* Records to process *
┌──

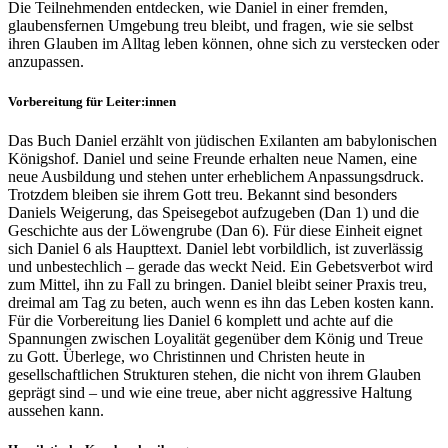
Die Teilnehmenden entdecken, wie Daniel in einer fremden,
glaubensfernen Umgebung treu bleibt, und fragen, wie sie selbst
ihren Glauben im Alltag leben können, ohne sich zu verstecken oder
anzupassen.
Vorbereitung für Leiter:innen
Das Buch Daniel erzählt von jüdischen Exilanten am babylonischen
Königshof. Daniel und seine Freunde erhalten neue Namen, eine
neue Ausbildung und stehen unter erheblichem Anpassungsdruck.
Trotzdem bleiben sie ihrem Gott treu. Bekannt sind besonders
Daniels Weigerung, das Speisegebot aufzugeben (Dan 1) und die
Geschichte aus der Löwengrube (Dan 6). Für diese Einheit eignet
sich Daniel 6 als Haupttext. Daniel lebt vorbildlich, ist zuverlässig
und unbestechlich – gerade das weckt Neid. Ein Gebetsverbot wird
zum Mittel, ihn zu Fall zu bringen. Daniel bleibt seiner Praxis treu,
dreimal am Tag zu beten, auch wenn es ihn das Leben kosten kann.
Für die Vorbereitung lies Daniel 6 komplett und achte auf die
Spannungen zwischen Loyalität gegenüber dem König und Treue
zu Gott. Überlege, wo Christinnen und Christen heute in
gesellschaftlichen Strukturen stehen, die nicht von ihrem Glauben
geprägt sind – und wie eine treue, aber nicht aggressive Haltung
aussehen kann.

└──
┌──

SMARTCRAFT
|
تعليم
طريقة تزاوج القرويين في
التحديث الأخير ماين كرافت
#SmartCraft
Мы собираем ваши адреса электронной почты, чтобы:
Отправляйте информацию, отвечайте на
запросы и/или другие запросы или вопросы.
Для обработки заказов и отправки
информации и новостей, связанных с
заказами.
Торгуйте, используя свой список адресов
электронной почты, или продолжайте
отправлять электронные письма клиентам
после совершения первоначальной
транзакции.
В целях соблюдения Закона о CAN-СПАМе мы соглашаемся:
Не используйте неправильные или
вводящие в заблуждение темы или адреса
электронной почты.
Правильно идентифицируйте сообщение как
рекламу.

└──
┌──

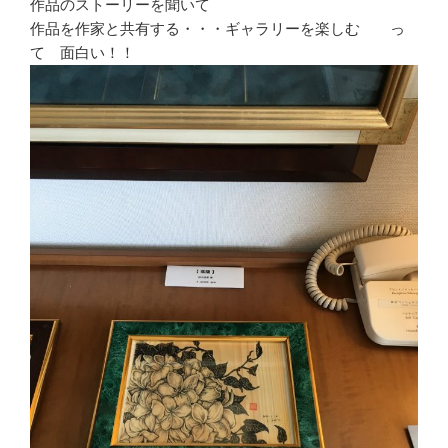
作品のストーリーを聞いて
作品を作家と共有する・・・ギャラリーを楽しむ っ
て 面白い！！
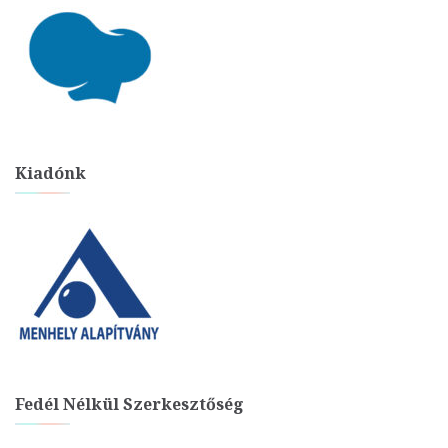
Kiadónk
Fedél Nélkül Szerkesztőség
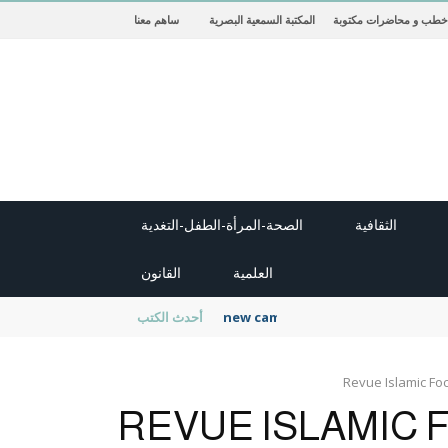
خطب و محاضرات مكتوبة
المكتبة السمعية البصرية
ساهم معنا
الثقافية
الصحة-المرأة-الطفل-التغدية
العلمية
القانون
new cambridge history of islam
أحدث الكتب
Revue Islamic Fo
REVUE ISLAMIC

└──

* Exercise details *
Across the records above, count each line that holds the word "ihrem" and give only the resulting number.

* Written solution *
2